Wednesday, September 03, 2008

Obama's Speech Flawed # 3

From RealClear Politics:

In foreign policy, he promises the miraculous: "I will rebuild our military to meet future conflicts. But I will also renew the tough, direct diplomacy that can prevent Iran from obtaining nuclear weapons and curb Russian aggression. I will build new partnerships to defeat the threats of the 21st century: terrorism and nuclear proliferation; poverty and genocide; climate change and disease." He's going to defeat terrorism with "partnerships"; face down Russian and Iranian aggression with diplomacy; and while he's at it, he will end poverty, disease, and changes in the weather.

Oh yes, and he will "cut taxes for 95% of all working families," but he'll "pay for every dime." How? "I will also go through the federal budget, line by line, eliminating programs that no longer work and making the ones we do need work better and cost less--because we cannot meet twenty-first century challenges with a twentieth century bureaucracy." Does anyone remember the Grace Commission in the 1980s or Al Gore's task force in the 1990s? Eliminating "waste, fraud, and abuse" is a perennial promise made by politicians, but it will never produce significant results, because you can't pare down a $3 trillion federal budget by squeezing out dimes.

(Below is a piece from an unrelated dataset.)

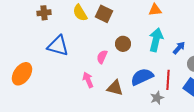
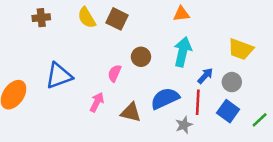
blue triangle: (58, 46) -> (59, 76), moved, turned -35
blue arrow: (179, 48) -> (205, 76), moved
pink arrow: (88, 80) -> (97, 102), turned 49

In essence, Obama is declaring simultaneous loyalty to individualism and to collectivism, to independence and to dependence, to free markets and to state control.

If you wonder which half of this self-contradictory agenda will win out, Obama doesn't leave you in suspense. He criticizes McCain because "For over two decades, he's subscribed to that old, discredited Republican philosophy--give more and more to those with the most and hope that prosperity trickles down to everyone else." The references to "two decades" and to "trickle-down economics"--a derogatory term for Ronald Reagan's pro-free-market policies--make his meaning clear. It is the free market that he wants us to regard as "discredited."